Choose jerky that's packed with high-quality protein. Vegan jerky is naturally low in protein; however, turkey, fish or veal jerky is usually high in protein. Depending on the serving size, most meat-based dried meats contain at least 10 grams of protein per serving. This jerky, caught in the wild and cut whole, is as good for you as eating a piece of fresh fish.
It has almost 200 g of omega-3 per serving and comes in three flavors, the highest in sugar of which is only one gram per serving. Pescavore uses gluten-free soy sauce to keep its products accessible to people with allergies, as well as whole food flavors such as minced garlic and ginger puree. If you've ever gotten poetic about the days of gas station snacks and Slim Jims, this meat stick is for you. The meat is humanely raised and has a grass finish, in addition to being grass-fed, meaning it is never grain-fed.

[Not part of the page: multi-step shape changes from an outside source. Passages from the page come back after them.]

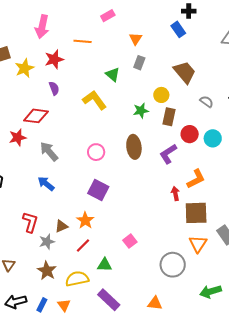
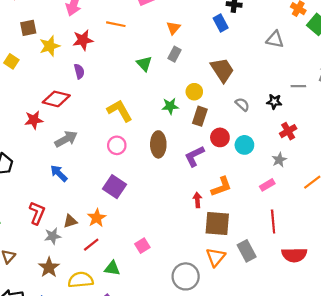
yellow L-shape: (94, 100) -> (120, 111), moved
gray arrow: (49, 152) -> (66, 139), turned 95

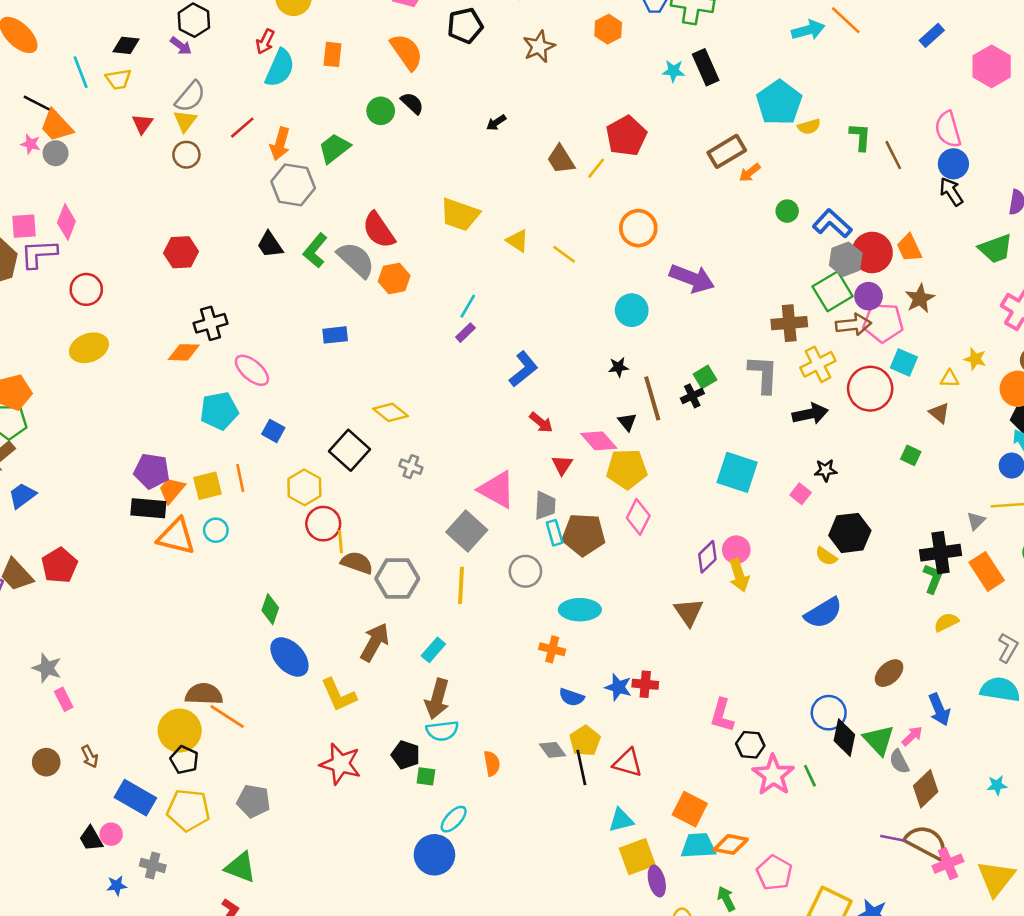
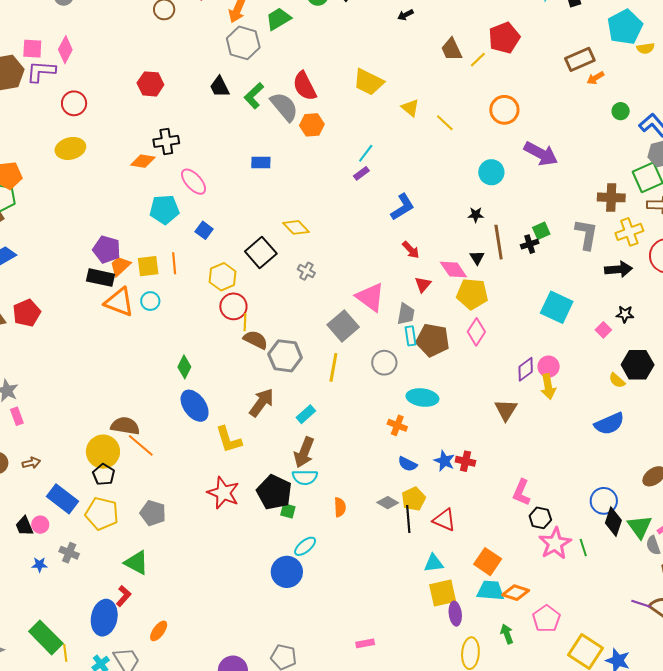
gray diamond: (552, 750) -> (388, 503), turned -30
black pentagon: (406, 755) -> (274, 492), size x1.6
brown arrow: (90, 757) -> (31, 463), turned -84

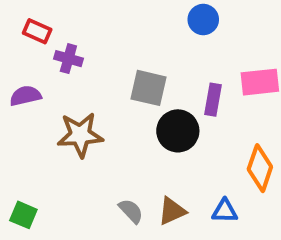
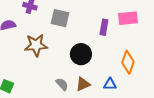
gray square: (149, 88) -> (60, 18), moved
black circle: (178, 131) -> (81, 54), moved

And it has less than 300 mg of sodium per serving, which is in the low range for this snack category. CHOMPS doesn't use sugar at all and lactic acid works instead of creepy preservatives. For a spicy touch, try habanero meat with blueberries. It may seem silly to include the generic brand of a store in our summary, but this product has impressed us for almost a decade, since the texture is always tender when we open the bag.
Not only is it reasonably priced, but 365 turkey jerky is low in sodium and uses all organic flavoring ingredients, such as tamari sauce and pineapple juice. It's as high in protein as veal jerky, with 10 g per serving, but is suitable for people who don't eat red meat. Jerky may not seem like the healthiest snack option, but some of them may actually be good for you. Well-made jerky is actually lean protein with a minimum of additives.
With 10 g of protein, two-thirds of the recommended dose of iron, and a whopping 10 g of fiber per serving, most jerkies can't even dream of being that good for you. And remember to watch for sodium levels, since most jerky contains a lot of salt, which is often part of the healing process.